In another paper, I read that the submotifs could get added to bigger motifs. So motifs are sorts of like legos. Building blocks.
I've been thinking about the significant global misfolds LinearFold (and Vienna 2 to an even greater extent) are modeling in the WT ribosome. If such large misfolds were actually happening, the ribosome would not be able to function. This makes me wonder, how close are these helices to each other in the folded ribosome? Can I view them in a 3D representation?
The helices involved are:
50-65/1930-1945 H5, H6/H71
175-180/1830-1835 Loop between H10, H11/H67
(Bases are approximate)
It’s pretty much domain I interacting with domain IV. How close is domain IV to domain I? Are they interacting with each other in a way that is impeding ribosome efficiency? Or is the issue in our modeling?

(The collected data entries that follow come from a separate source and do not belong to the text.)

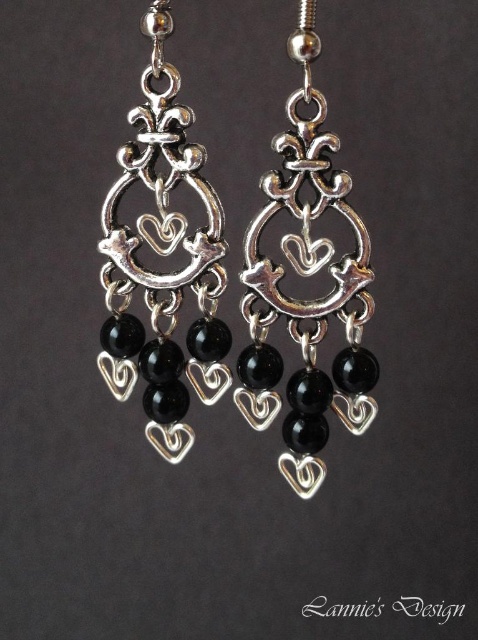 Question: Does polished silver heart-shaped pendant at center have a smaller size compared to silver/black beads at center?

Choices:
 (A) yes
 (B) no

Answer: (B)

Question: Does polished silver heart-shaped pendant at center appear on the right side of silver/black beads at center?

Choices:
 (A) no
 (B) yes

Answer: (B)

Question: Can you confirm if polished silver heart-shaped pendant at center is thinner than silver/black beads at center?

Choices:
 (A) yes
 (B) no

Answer: (B) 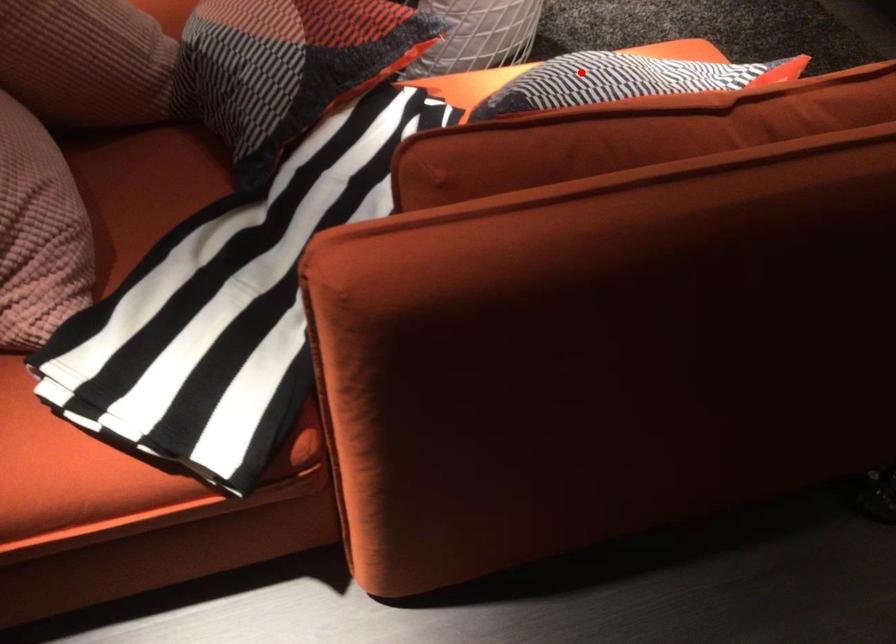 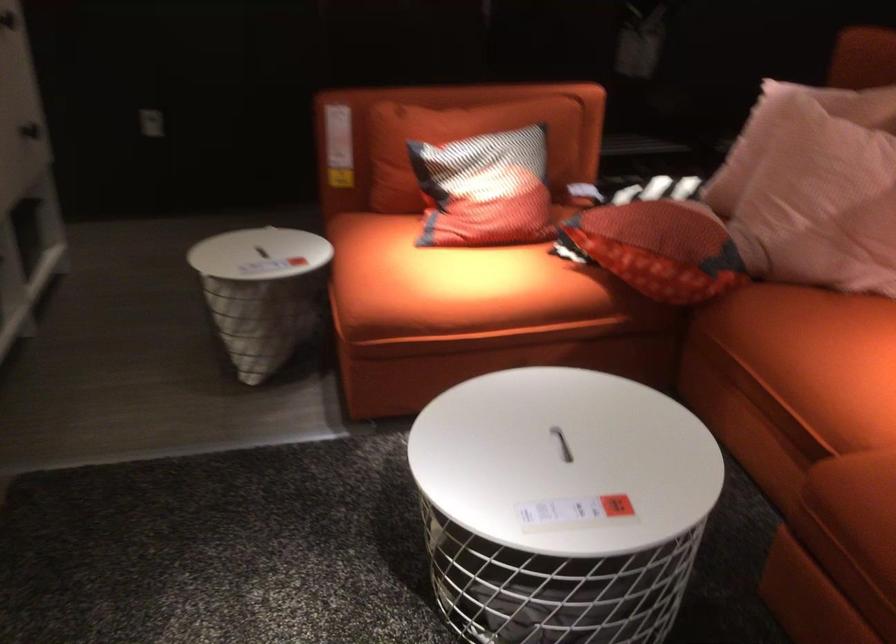 Locate, in the second image, the point that corresponds to the highlighted location in the first image.

(485, 190) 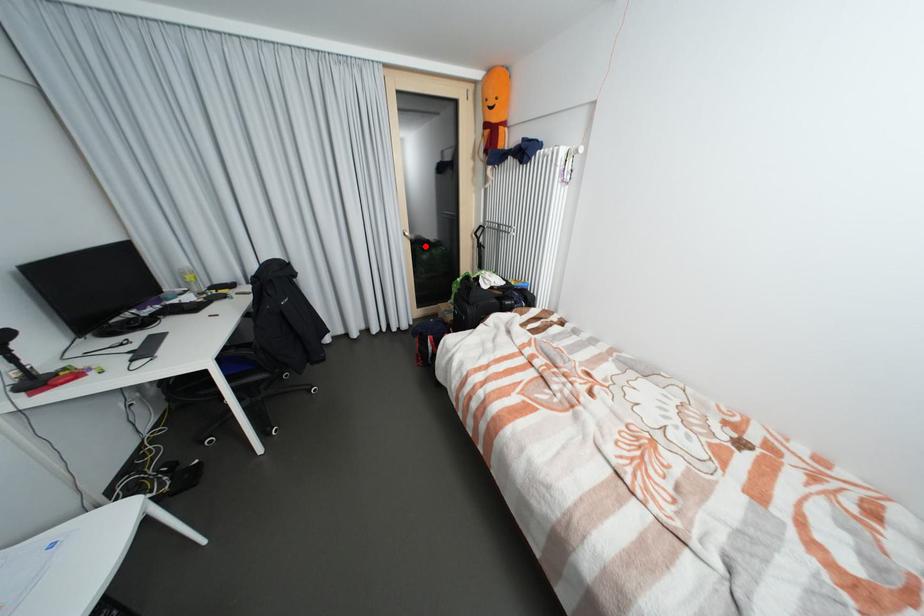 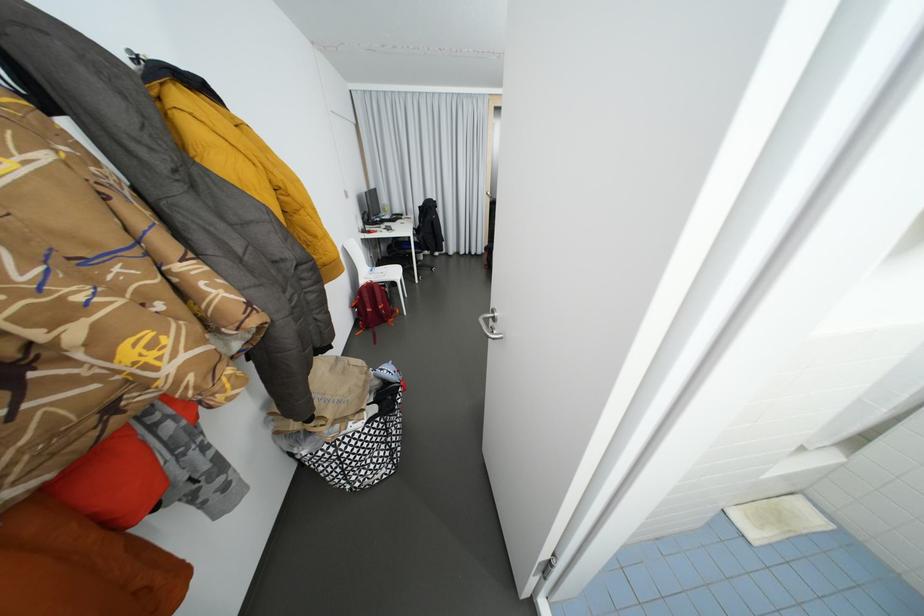 Question: I am providing you with two images of the same scene from different viewpoints. A red point is marked on the first image. Can you still see the location of the red point in image 2?

Choices:
 (A) Yes
 (B) No

Answer: (B) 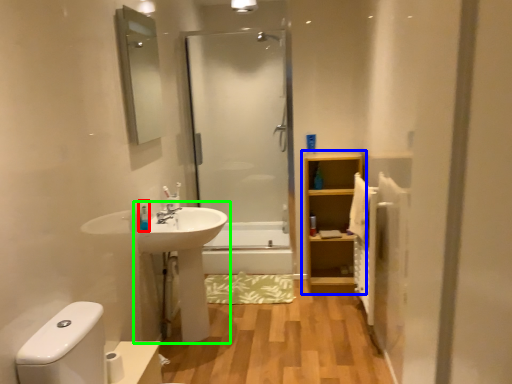 Question: Which object is positioned farthest from toiletry (highlighted by a red box)? Select from bathroom cabinet (highlighted by a blue box) and sink (highlighted by a green box).

Choices:
 (A) bathroom cabinet
 (B) sink

Answer: (A) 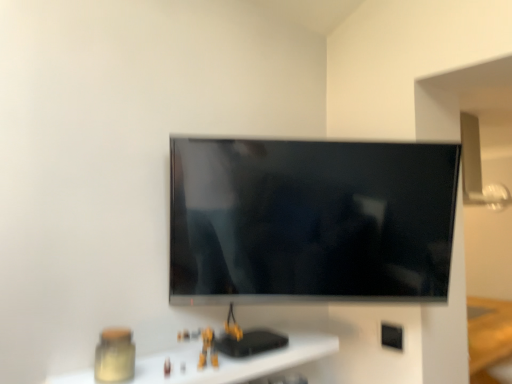 Where is `vacant space situated above matte glass jar at lower left (from a real-world perspective)`? vacant space situated above matte glass jar at lower left (from a real-world perspective) is located at coordinates (192, 355). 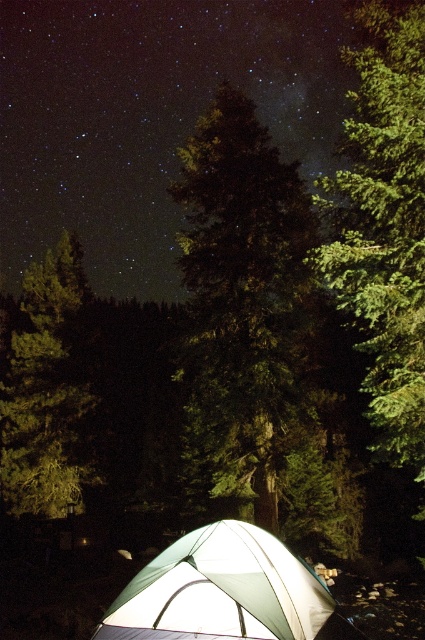 Which is below, white fabric tent at lower center or green textured tree at left?

white fabric tent at lower center is lower down.

Can you confirm if white fabric tent at lower center is shorter than green textured tree at left?

Yes.

Between point (308, 612) and point (48, 259), which one is positioned behind?

The point (48, 259) is behind.

Locate an element on the screen. white fabric tent at lower center is located at coordinates (223, 592).

The width and height of the screenshot is (425, 640). What do you see at coordinates (240, 301) in the screenshot?
I see `green textured tree at center` at bounding box center [240, 301].

From the picture: Is green textured tree at center to the left of green textured pine tree at upper right from the viewer's perspective?

Yes, green textured tree at center is to the left of green textured pine tree at upper right.

The width and height of the screenshot is (425, 640). Describe the element at coordinates (240, 301) in the screenshot. I see `green textured tree at center` at that location.

Locate an element on the screen. This screenshot has height=640, width=425. green textured tree at center is located at coordinates (240, 301).

What do you see at coordinates (385, 224) in the screenshot? I see `green textured pine tree at upper right` at bounding box center [385, 224].

Who is shorter, green textured pine tree at upper right or white fabric tent at lower center?

Standing shorter between the two is white fabric tent at lower center.

Is point (360, 90) closer to viewer compared to point (243, 580)?

No, it is not.

This screenshot has height=640, width=425. Identify the location of green textured pine tree at upper right. (385, 224).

I lean towards thinking the modeling is incomplete and am not nearly as focused on the global misfolds as I was initially. Instead I now wonder if we may find more benefit from addressing local misfolds.
Diagram indicating no base pairing between domain I and domain IV.
If Eli or anyone else who has learned the 3D molecular modeller wants to pull up these helices, I’d be curious to learn the position of these helices in relation to their possible mispair.